* Available data:
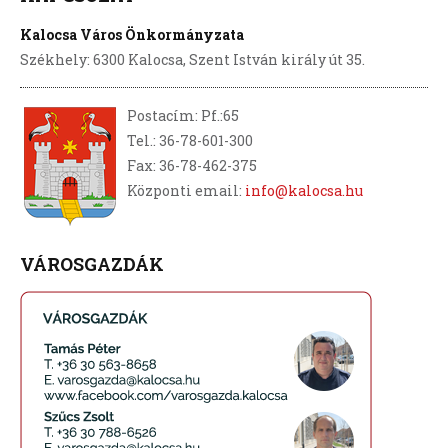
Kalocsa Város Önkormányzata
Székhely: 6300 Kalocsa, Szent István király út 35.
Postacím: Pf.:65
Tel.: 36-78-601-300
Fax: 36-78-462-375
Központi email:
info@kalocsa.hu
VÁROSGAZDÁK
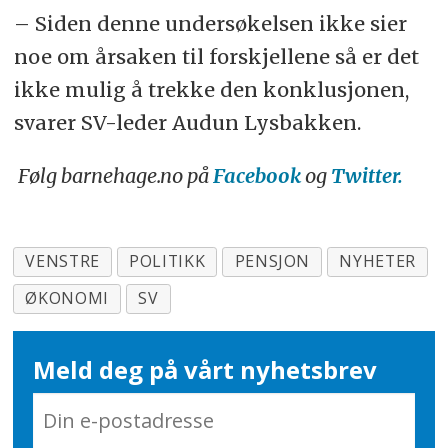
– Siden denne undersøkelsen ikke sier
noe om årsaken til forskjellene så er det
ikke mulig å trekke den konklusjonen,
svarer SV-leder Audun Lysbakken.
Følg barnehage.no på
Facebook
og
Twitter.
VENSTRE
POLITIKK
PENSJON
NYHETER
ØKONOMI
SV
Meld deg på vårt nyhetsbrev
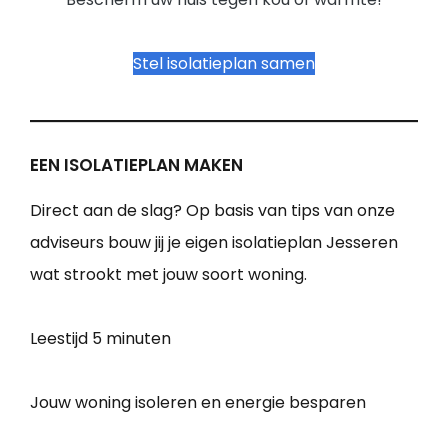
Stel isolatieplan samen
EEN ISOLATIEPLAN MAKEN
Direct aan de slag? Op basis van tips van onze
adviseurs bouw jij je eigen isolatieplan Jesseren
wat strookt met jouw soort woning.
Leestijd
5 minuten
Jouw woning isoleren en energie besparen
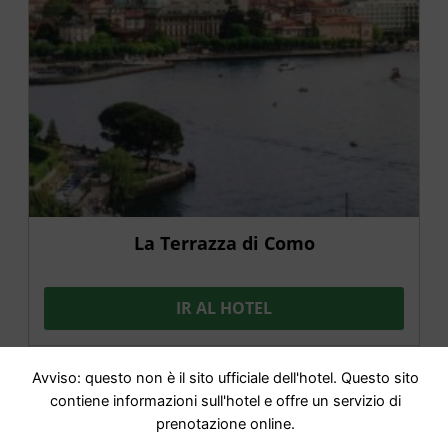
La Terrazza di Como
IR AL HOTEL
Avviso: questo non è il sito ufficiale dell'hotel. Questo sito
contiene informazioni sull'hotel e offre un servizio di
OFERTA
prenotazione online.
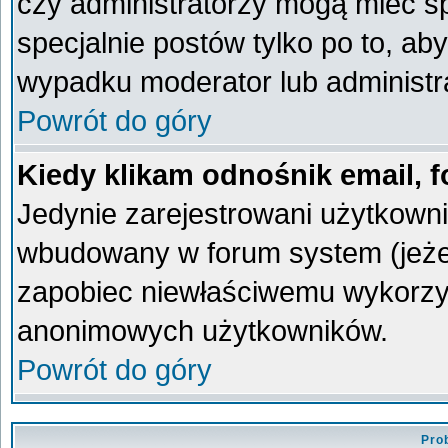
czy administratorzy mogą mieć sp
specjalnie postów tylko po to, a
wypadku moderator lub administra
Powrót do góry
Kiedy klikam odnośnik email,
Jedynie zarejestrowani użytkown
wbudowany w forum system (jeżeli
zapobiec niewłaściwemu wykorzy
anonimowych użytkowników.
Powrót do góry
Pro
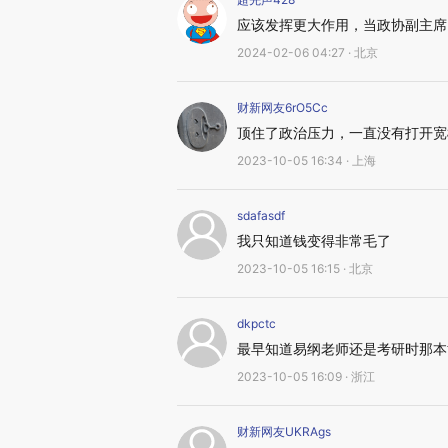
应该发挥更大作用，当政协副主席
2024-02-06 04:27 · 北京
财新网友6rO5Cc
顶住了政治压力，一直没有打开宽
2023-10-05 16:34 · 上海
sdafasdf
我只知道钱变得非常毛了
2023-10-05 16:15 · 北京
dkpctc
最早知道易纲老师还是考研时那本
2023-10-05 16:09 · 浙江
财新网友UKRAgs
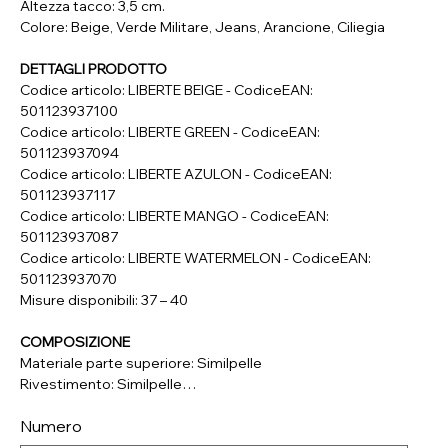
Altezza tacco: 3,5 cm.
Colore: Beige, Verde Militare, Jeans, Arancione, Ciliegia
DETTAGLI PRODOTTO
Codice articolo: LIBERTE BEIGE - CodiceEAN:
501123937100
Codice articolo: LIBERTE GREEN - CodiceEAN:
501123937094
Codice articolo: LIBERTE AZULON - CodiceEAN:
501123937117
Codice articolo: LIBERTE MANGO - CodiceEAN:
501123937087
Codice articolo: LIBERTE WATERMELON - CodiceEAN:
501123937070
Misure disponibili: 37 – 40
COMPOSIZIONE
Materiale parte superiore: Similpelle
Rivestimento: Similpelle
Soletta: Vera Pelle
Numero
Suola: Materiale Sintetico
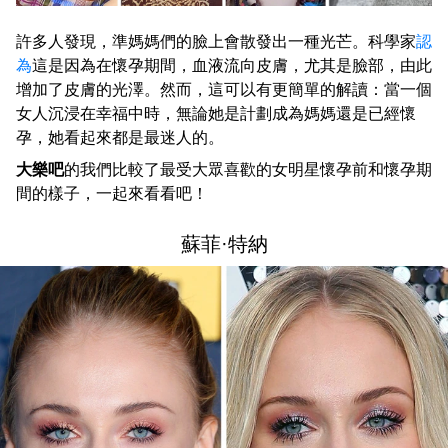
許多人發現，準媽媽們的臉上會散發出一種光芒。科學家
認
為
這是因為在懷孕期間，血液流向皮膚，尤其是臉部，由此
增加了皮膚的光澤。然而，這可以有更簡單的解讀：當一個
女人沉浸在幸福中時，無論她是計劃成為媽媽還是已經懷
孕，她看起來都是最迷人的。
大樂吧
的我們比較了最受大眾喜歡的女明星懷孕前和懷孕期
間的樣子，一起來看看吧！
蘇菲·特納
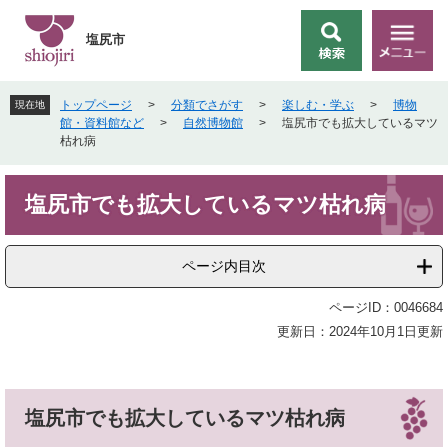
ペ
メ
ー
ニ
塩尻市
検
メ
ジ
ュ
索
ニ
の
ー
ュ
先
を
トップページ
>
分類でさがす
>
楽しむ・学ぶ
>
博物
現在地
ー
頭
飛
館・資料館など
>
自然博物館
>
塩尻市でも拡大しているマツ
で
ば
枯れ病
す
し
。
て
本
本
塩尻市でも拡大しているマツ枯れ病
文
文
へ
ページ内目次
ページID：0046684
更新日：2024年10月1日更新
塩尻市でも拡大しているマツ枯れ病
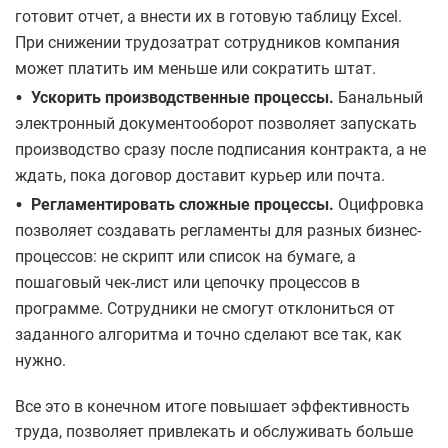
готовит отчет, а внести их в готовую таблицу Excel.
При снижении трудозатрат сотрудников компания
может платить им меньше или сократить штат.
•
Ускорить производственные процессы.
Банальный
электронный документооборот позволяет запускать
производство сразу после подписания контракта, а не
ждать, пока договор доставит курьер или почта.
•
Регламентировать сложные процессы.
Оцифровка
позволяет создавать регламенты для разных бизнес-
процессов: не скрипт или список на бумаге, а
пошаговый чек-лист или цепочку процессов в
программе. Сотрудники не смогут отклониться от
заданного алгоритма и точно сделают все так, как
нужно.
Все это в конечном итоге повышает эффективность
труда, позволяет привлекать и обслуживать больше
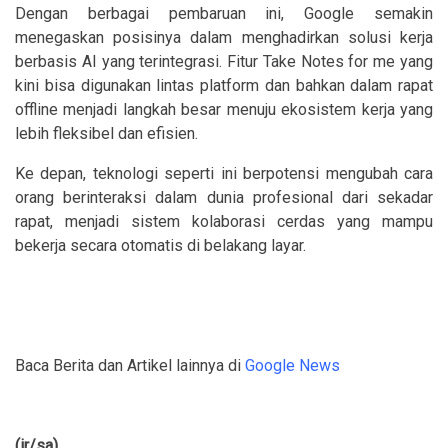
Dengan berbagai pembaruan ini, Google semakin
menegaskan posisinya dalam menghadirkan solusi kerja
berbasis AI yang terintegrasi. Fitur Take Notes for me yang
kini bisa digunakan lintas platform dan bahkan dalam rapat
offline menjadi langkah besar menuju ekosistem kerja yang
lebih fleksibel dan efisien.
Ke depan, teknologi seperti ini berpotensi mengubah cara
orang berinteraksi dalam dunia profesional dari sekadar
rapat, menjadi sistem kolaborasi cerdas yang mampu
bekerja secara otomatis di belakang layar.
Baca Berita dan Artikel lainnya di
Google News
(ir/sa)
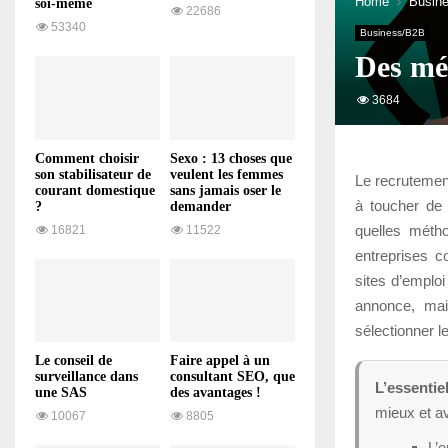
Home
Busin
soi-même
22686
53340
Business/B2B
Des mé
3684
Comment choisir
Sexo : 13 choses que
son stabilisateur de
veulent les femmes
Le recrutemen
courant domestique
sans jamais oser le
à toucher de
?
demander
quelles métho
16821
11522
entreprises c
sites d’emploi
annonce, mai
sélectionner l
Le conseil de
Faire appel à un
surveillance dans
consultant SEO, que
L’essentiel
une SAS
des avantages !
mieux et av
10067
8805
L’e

* Exercise: What's needed is every record restated exactly, pictures excluded.

* Answer box:
Kalocsa Város Önkormányzata
Székhely: 6300 Kalocsa, Szent István király út 35.
Postacím: Pf.:65
Tel.: 36-78-601-300
Fax: 36-78-462-375
Központi email:
info@kalocsa.hu
VÁROSGAZDÁK
– Siden denne undersøkelsen ikke sier
noe om årsaken til forskjellene så er det
ikke mulig å trekke den konklusjonen,
svarer SV-leder Audun Lysbakken.
Følg barnehage.no på
Facebook
og
Twitter.
VENSTRE
POLITIKK
PENSJON
NYHETER
ØKONOMI
SV
Meld deg på vårt nyhetsbrev
Stel isolatieplan samen
EEN ISOLATIEPLAN MAKEN
Direct aan de slag? Op basis van tips van onze
adviseurs bouw jij je eigen isolatieplan Jesseren
wat strookt met jouw soort woning.
Leestijd
5 minuten
Jouw woning isoleren en energie besparen
La Terrazza di Como
IR AL HOTEL
Avviso: questo non è il sito ufficiale dell'hotel. Questo sito
contiene informazioni sull'hotel e offre un servizio di
OFERTA
prenotazione online.
czy administratorzy mogą mieć sp
specjalnie postów tylko po to, a
wypadku moderator lub administra
Powrót do góry
Kiedy klikam odnośnik email,
Jedynie zarejestrowani użytkown
wbudowany w forum system (jeżeli
zapobiec niewłaściwemu wykorzy
anonimowych użytkowników.
Powrót do góry
Pro
应该发挥更大作用，当政协副主席
2024-02-06 04:27 · 北京
财新网友6rO5Cc
顶住了政治压力，一直没有打开宽
2023-10-05 16:34 · 上海
sdafasdf
我只知道钱变得非常毛了
2023-10-05 16:15 · 北京
dkpctc
最早知道易纲老师还是考研时那本
2023-10-05 16:09 · 浙江
财新网友UKRAgs
Altezza tacco: 3,5 cm.
Colore: Beige, Verde Militare, Jeans, Arancione, Ciliegia
DETTAGLI PRODOTTO
Codice articolo: LIBERTE BEIGE - CodiceEAN:
501123937100
Codice articolo: LIBERTE GREEN - CodiceEAN:
501123937094
Codice articolo: LIBERTE AZULON - CodiceEAN:
501123937117
Codice articolo: LIBERTE MANGO - CodiceEAN:
501123937087
Codice articolo: LIBERTE WATERMELON - CodiceEAN:
501123937070
Misure disponibili: 37 – 40
COMPOSIZIONE
Materiale parte superiore: Similpelle
Rivestimento: Similpelle
Soletta: Vera Pelle
Numero
Suola: Materiale Sintetico
許多人發現，準媽媽們的臉上會散發出一種光芒。科學家
認
為
這是因為在懷孕期間，血液流向皮膚，尤其是臉部，由此
增加了皮膚的光澤。然而，這可以有更簡單的解讀：當一個
女人沉浸在幸福中時，無論她是計劃成為媽媽還是已經懷
孕，她看起來都是最迷人的。
大樂吧
的我們比較了最受大眾喜歡的女明星懷孕前和懷孕期
間的樣子，一起來看看吧！
蘇菲·特納
ペ
メ
ー
ニ
塩尻市
検
メ
ジ
ュ
索
ニ
の
ー
ュ
先
を
トップページ
>
分類でさがす
>
楽しむ・学ぶ
>
博物
現在地
ー
頭
飛
館・資料館など
>
自然博物館
>
塩尻市でも拡大しているマツ
で
ば
枯れ病
す
し
。
て
本
本
塩尻市でも拡大しているマツ枯れ病
文
文
へ
ページ内目次
ページID：0046684
更新日：2024年10月1日更新
塩尻市でも拡大しているマツ枯れ病
готовит отчет, а внести их в готовую таблицу Excel.
При снижении трудозатрат сотрудников компания
может платить им меньше или сократить штат.
•
Ускорить производственные процессы.
Банальный
электронный документооборот позволяет запускать
производство сразу после подписания контракта, а не
ждать, пока договор доставит курьер или почта.
•
Регламентировать сложные процессы.
Оцифровка
позволяет создавать регламенты для разных бизнес-
процессов: не скрипт или список на бумаге, а
пошаговый чек-лист или цепочку процессов в
программе. Сотрудники не смогут отклониться от
заданного алгоритма и точно сделают все так, как
нужно.
Все это в конечном итоге повышает эффективность
труда, позволяет привлекать и обслуживать больше
Dengan berbagai pembaruan ini, Google semakin
menegaskan posisinya dalam menghadirkan solusi kerja
berbasis AI yang terintegrasi. Fitur Take Notes for me yang
kini bisa digunakan lintas platform dan bahkan dalam rapat
offline menjadi langkah besar menuju ekosistem kerja yang
lebih fleksibel dan efisien.
Ke depan, teknologi seperti ini berpotensi mengubah cara
orang berinteraksi dalam dunia profesional dari sekadar
rapat, menjadi sistem kolaborasi cerdas yang mampu
bekerja secara otomatis di belakang layar.
Baca Berita dan Artikel lainnya di
Google News
(ir/sa)
Home
Busin
soi-même
22686
53340
Business/B2B
Des mé
3684
Comment choisir
Sexo : 13 choses que
son stabilisateur de
veulent les femmes
Le recrutemen
courant domestique
sans jamais oser le
à toucher de
?
demander
quelles métho
16821
11522
entreprises c
sites d’emploi
annonce, mai
sélectionner l
Le conseil de
Faire appel à un
surveillance dans
consultant SEO, que
L’essentiel
une SAS
des avantages !
mieux et av
10067
8805
L’e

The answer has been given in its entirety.